-- DATA PROVIDED follows --

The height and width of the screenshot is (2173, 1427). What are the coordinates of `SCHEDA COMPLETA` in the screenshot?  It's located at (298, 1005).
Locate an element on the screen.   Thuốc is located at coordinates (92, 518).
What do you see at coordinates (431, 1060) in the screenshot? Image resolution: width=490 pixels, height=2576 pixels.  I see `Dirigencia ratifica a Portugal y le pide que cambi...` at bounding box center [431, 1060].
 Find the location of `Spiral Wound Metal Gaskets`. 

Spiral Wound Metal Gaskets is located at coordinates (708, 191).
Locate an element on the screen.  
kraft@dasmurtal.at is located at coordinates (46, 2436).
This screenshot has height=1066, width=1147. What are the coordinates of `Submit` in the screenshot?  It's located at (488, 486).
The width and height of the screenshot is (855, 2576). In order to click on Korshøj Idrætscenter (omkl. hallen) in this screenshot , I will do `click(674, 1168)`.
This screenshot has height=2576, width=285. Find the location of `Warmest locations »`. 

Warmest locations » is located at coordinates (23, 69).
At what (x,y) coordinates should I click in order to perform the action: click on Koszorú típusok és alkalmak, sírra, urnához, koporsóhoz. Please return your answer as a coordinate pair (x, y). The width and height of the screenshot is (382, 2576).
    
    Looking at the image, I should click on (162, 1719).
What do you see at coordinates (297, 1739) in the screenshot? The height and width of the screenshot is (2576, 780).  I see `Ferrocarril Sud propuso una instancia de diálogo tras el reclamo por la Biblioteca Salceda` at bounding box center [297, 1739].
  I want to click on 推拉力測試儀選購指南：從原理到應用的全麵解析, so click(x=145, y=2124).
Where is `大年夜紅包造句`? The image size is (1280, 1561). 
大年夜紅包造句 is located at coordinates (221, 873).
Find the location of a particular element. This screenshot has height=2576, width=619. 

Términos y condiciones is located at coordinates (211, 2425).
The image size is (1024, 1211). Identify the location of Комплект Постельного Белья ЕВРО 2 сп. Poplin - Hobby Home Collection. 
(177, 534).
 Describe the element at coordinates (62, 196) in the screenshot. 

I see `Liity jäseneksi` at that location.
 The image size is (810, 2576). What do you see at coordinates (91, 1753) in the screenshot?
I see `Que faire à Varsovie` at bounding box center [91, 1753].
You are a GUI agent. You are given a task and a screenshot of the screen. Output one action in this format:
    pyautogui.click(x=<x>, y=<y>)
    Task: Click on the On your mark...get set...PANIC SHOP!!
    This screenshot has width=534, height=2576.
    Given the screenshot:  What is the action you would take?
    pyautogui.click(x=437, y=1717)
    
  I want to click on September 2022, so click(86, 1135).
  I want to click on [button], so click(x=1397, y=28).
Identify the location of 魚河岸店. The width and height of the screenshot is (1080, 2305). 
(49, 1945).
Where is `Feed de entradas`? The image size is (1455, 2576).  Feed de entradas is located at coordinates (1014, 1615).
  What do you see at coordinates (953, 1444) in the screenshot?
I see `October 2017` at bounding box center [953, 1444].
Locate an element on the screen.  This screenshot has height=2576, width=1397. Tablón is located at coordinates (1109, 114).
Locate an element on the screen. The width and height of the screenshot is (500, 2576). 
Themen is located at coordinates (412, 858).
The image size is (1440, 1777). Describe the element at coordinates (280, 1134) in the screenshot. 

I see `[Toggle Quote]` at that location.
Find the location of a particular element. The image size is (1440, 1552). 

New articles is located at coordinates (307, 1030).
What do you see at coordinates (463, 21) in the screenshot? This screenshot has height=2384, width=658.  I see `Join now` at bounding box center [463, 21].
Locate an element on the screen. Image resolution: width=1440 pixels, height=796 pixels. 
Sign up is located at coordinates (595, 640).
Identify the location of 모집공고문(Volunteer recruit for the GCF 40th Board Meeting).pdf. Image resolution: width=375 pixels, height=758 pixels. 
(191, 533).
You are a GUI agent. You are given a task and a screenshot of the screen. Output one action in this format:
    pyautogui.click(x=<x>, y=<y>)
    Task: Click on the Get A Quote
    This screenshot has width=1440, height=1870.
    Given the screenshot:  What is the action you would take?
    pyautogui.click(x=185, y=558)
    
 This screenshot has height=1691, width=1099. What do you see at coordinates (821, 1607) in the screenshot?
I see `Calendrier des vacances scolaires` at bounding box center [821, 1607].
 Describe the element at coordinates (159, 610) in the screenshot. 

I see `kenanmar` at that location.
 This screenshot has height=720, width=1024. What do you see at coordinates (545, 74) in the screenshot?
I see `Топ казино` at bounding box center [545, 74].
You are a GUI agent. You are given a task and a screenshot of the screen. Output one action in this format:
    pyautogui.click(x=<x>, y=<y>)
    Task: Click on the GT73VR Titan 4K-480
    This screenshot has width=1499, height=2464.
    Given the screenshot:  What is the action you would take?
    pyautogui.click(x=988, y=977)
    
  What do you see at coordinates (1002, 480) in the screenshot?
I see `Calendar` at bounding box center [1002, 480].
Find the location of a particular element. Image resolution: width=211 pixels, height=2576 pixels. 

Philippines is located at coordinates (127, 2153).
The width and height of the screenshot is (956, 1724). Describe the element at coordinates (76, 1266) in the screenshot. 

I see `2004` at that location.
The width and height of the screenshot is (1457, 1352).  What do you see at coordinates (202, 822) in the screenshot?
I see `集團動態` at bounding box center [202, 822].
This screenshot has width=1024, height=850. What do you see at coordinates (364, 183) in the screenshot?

-- DATA PROVIDED concluded --

In the listing above, find the line containing "Find the location of a particular element. This" and the line containing "This screenshot has width=534, height=2576.", then quote both, plus every line between them, exactly as written.

SOLUTION TO THIS PROBLEM:
Find the location of a particular element. This screenshot has height=2576, width=619. 

Términos y condiciones is located at coordinates (211, 2425).
The image size is (1024, 1211). Identify the location of Комплект Постельного Белья ЕВРО 2 сп. Poplin - Hobby Home Collection. 
(177, 534).
 Describe the element at coordinates (62, 196) in the screenshot. 

I see `Liity jäseneksi` at that location.
 The image size is (810, 2576). What do you see at coordinates (91, 1753) in the screenshot?
I see `Que faire à Varsovie` at bounding box center [91, 1753].
You are a GUI agent. You are given a task and a screenshot of the screen. Output one action in this format:
    pyautogui.click(x=<x>, y=<y>)
    Task: Click on the On your mark...get set...PANIC SHOP!!
    This screenshot has width=534, height=2576.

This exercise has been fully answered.